The Site Reliability Engineer role suits experienced operators and engineers who combine software development and systems engineering to ensure resilient, performant production services. Candidates should apply if they are comfortable partnering with development teams, taking on-call responsibility and driving continuous improvement in availability and incident reduction.
Site Reliability Engineer Job Profile
The Site Reliability Engineer is responsible for maintaining and improving the reliability, availability and performance of critical services. This role balances proactive engineering work with operational duties to prevent incidents and reduce mean time to recovery when faults occur.
The purpose of the role is to embed reliability practices across the service lifecycle, implement automation to reduce toil, and collaborate with product and engineering teams to maintain defined service targets and operational readiness.
Site Reliability Engineer Job Description
Site Reliability Engineers design, build and maintain the systems and processes that support production services. They define and measure service-level indicators and objectives, develop automation to support deployment and recovery, and implement monitoring and alerting to detect degradation early. The role requires working across teams to embed reliability requirements into designs and deployments.
In day-to-day work, the role includes participating in incident response, conducting root cause analysis, and delivering remediation to prevent recurrence. The engineer is expected to document runbooks and operational procedures, improve observability and capacity planning, and support release management and change control to minimise risk to live services.
Site Reliability Engineer: Duties and Responsibilities
- Define, monitor and report on service level indicators, objectives and agreements to measure reliability performance.
- Design and implement automation to reduce manual operational tasks and improve deployment consistency.
- Develop and maintain monitoring, logging and alerting to detect and communicate service issues proactively.
- Participate in on-call rotations to respond to incidents and restore services within agreed targets.

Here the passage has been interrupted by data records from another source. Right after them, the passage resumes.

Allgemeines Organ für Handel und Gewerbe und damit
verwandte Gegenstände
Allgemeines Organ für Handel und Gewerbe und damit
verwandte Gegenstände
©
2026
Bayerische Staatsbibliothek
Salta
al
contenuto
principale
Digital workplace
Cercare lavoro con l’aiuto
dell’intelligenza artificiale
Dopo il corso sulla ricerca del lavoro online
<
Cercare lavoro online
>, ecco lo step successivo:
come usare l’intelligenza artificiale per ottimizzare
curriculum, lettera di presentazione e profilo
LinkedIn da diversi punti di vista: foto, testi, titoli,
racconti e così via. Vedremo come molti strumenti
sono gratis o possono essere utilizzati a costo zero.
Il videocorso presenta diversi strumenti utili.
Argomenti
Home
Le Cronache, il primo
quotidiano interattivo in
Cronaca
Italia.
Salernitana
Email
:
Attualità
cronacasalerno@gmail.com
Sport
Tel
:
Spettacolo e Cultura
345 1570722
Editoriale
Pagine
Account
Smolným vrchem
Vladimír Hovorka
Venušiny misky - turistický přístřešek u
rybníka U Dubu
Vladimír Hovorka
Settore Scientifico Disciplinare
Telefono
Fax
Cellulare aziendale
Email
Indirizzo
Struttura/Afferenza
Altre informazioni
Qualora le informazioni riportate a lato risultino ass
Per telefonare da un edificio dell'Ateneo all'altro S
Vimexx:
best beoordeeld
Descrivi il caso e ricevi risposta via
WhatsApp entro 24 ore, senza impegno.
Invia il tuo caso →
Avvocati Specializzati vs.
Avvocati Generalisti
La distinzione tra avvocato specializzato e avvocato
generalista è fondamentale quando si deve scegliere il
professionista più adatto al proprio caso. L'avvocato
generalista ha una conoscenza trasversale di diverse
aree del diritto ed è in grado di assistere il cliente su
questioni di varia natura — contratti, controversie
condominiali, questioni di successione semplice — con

- Lead incident triage and post-incident reviews, producing actionable root cause analysis and remediation plans.
- Collaborate with development teams to introduce reliability requirements into architecture and release planning.

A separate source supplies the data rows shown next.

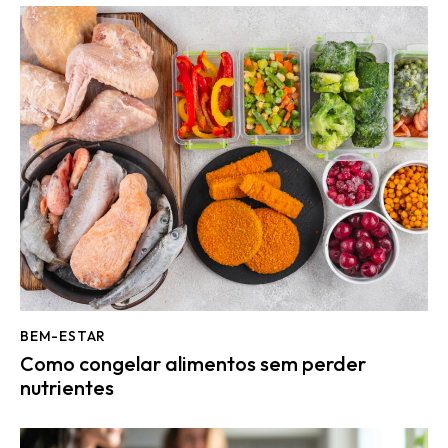
BEM-ESTAR
Como congelar alimentos sem perder
nutrientes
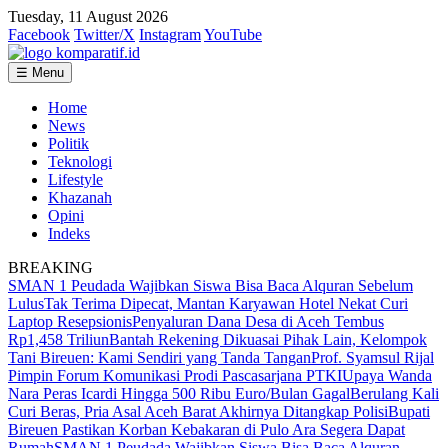
Tuesday, 11 August 2026
Facebook
Twitter/X
Instagram
YouTube
☰ Menu
Home
News
Politik
Teknologi
Lifestyle
Khazanah
Opini
Indeks
BREAKING
SMAN 1 Peudada Wajibkan Siswa Bisa Baca Alquran Sebelum
Lulus
Tak Terima Dipecat, Mantan Karyawan Hotel Nekat Curi
Laptop Resepsionis
Penyaluran Dana Desa di Aceh Tembus
Rp1,458 Triliun
Bantah Rekening Dikuasai Pihak Lain, Kelompok
Tani Bireuen: Kami Sendiri yang Tanda Tangan
Prof. Syamsul Rijal
Pimpin Forum Komunikasi Prodi Pascasarjana PTKI
Upaya Wanda
Nara Peras Icardi Hingga 500 Ribu Euro/Bulan Gagal
Berulang Kali
Curi Beras, Pria Asal Aceh Barat Akhirnya Ditangkap Polisi
Bupati
Bireuen Pastikan Korban Kebakaran di Pulo Ara Segera Dapat
Rumah
SMAN 1 Peudada Wajibkan Siswa Bisa Baca Alquran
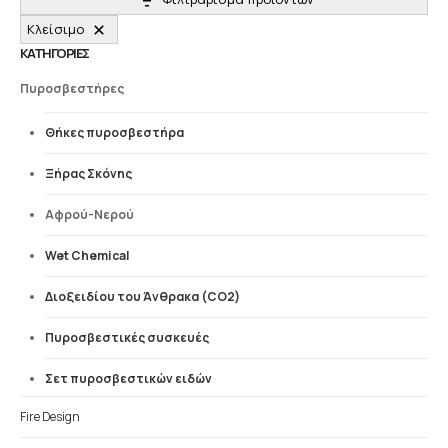
Κλείσιμο
ΚΑΤΗΓΟΡΙΕΣ
Πυροσβεστήρες
Θήκες πυροσβεστήρα
Ξήρας Σκόνης
Αφρού-Νερού
Wet Chemical
Διοξειδίου του Άνθρακα (CO2)
Πυροσβεστικές συσκευές
Σετ πυροσβεστικών ειδών
Fire Design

- Author and maintain runbooks, operational playbooks and run-time documentation for support teams.
- Perform capacity planning and performance tuning to ensure services meet current and projected demand.

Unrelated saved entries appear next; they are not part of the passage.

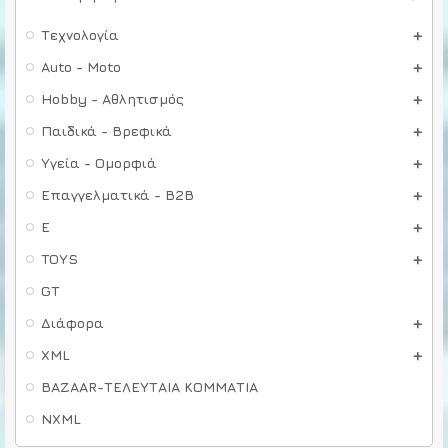
Τεχνολογία
Auto - Moto
Hobby - Αθλητισμός
Παιδικά - Βρεφικά
Υγεία - Ομορφιά
Επαγγελματικά - B2B
E
TOYS
GT
Διάφορα
XML
BAZAAR-ΤΕΛΕΥΤΑΙΑ ΚΟΜΜΑΤΙΑ
NXML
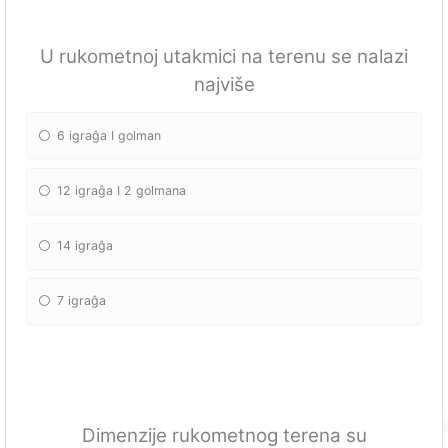
U rukometnoj utakmici na terenu se nalazi
najviše
6 igraĝa I golman
12 igraĝa I 2 golmana
14 igraĝa
7 igraĝa
Dimenzije rukometnog terena su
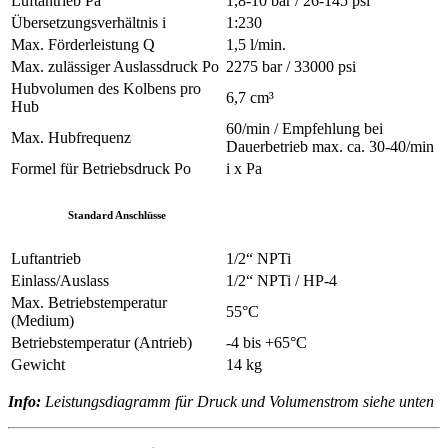
Luftantrieb Pa
1,8-10 bar / 26-145 psi
Übersetzungsverhältnis i
1:230
Max. Förderleistung Q
1,5 l/min.
Max. zulässiger Auslassdruck Po
2275 bar / 33000 psi
Hubvolumen des Kolbens pro
6,7 cm³
Hub
60/min / Empfehlung bei
Max. Hubfrequenz
Dauerbetrieb max. ca. 30-40/min
Formel für Betriebsdruck Po
i x Pa
Standard Anschlüsse
Luftantrieb
1/2“ NPTi
Einlass/Auslass
1/2“ NPTi / HP-4
Max. Betriebstemperatur
55°C
(Medium)
Betriebstemperatur (Antrieb)
-4 bis +65°C
Gewicht
14 kg
Info:
Leistungsdiagramm für Druck und Volumenstrom siehe unten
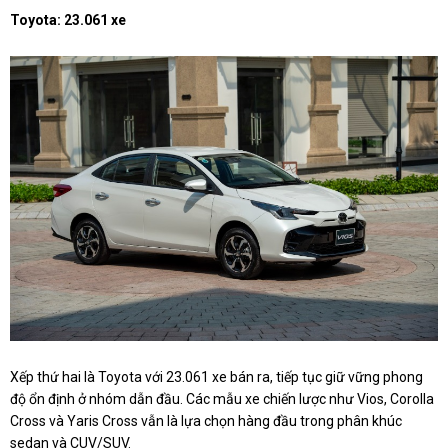
Toyota: 23.061 xe
Xếp thứ hai là Toyota với 23.061 xe bán ra, tiếp tục giữ vững phong
độ ổn định ở nhóm dẫn đầu. Các mẫu xe chiến lược như Vios, Corolla
Cross và Yaris Cross vẫn là lựa chọn hàng đầu trong phân khúc
sedan và CUV/SUV.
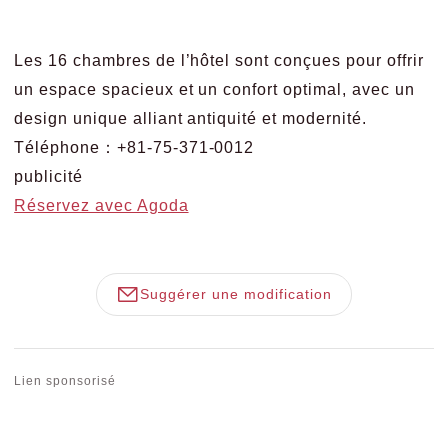
Les 16 chambres de l’hôtel sont conçues pour offrir
un espace spacieux et un confort optimal, avec un
design unique alliant antiquité et modernité.
Téléphone：+81-75-371-0012
publicité
Réservez avec Agoda
Suggérer une modification
Lien sponsorisé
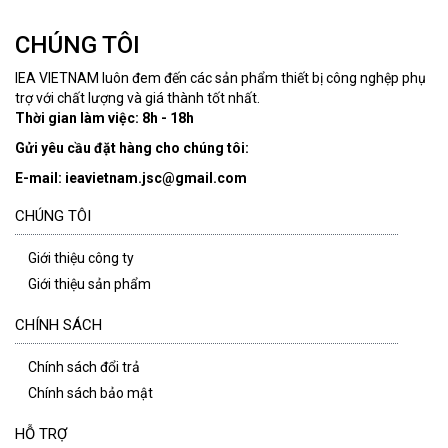
CHÚNG TÔI
IEA VIETNAM luôn đem đến các sản phẩm thiết bị công nghệp phụ
trợ với chất lượng và giá thành tốt nhất.
Thời gian làm việc: 8h - 18h
Gửi yêu cầu đặt hàng cho chúng tôi:
E-mail: ieavietnam.jsc@gmail.com
CHÚNG TÔI
Giới thiệu công ty
Giới thiệu sản phẩm
CHÍNH SÁCH
Chính sách đổi trả
Chính sách bảo mật
HỖ TRỢ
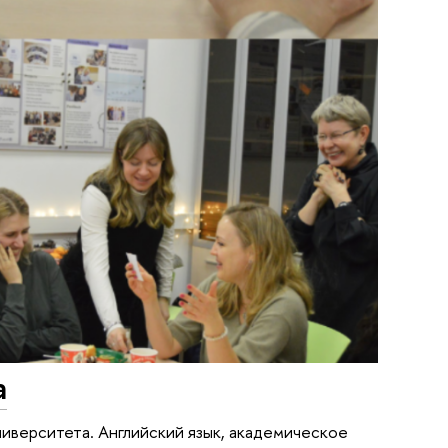
а
ниверситета. Английский язык, академическое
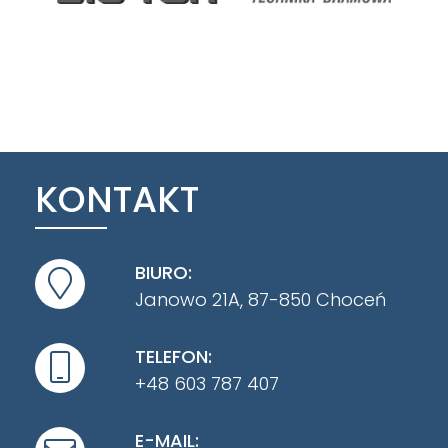
KONTAKT
BIURO:
Janowo 21A, 87-850 Choceń
TELEFON:
+48 603 787 407
E-MAIL:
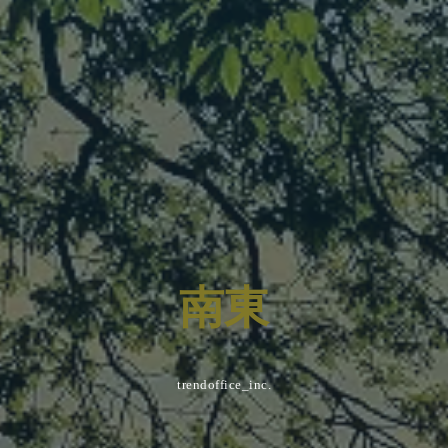
南
東
trendoffice_inc.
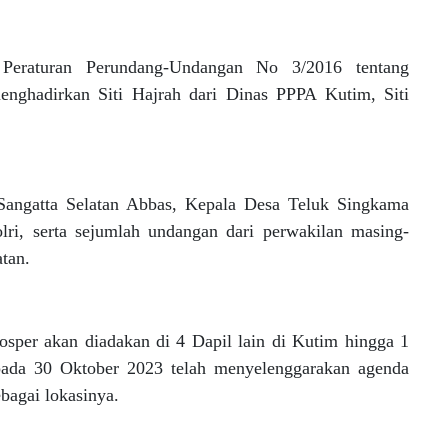
 Peraturan Perundang-Undangan No 3/2016 tentang
nghadirkan Siti Hajrah dari Dinas PPPA Kutim, Siti
Sangatta Selatan Abbas, Kepala Desa Teluk Singkama
ri, serta sejumlah undangan dari perwakilan masing-
atan.
osper akan diadakan di 4 Dapil lain di Kutim hingga 1
ada 30 Oktober 2023 telah menyelenggarakan agenda
bagai lokasinya.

- Manage change and release activities to minimise operational risk and ensure smooth deployments.
- Design and validate disaster recovery and business continuity procedures for critical systems.
- Conduct reliability-focused testing such as failure injection and chaos experiments to validate resilience.
- Identify and remediate security and configuration issues that could affect service availability.
- Drive continuous improvement initiatives to reduce incident frequency and shorten recovery times.
- Provide technical guidance and mentorship to engineering and operations colleagues on reliability best practice.
Site Reliability Engineer: Requirements and Qualifications
- Bachelor degree in Computer Science, Engineering or a related technical discipline, or equivalent practical experience.
- Minimum three years experience in systems engineering, production operations or a related SRE role.
- Proven experience with automation and scripting to support deployment, testing and maintenance activities.
- Strong understanding of networking concepts, system architecture and distributed system behaviour.
- Demonstrable experience with monitoring, observability and incident management practices.
- Experience developing and using runbooks, incident playbooks and post-incident analysis techniques.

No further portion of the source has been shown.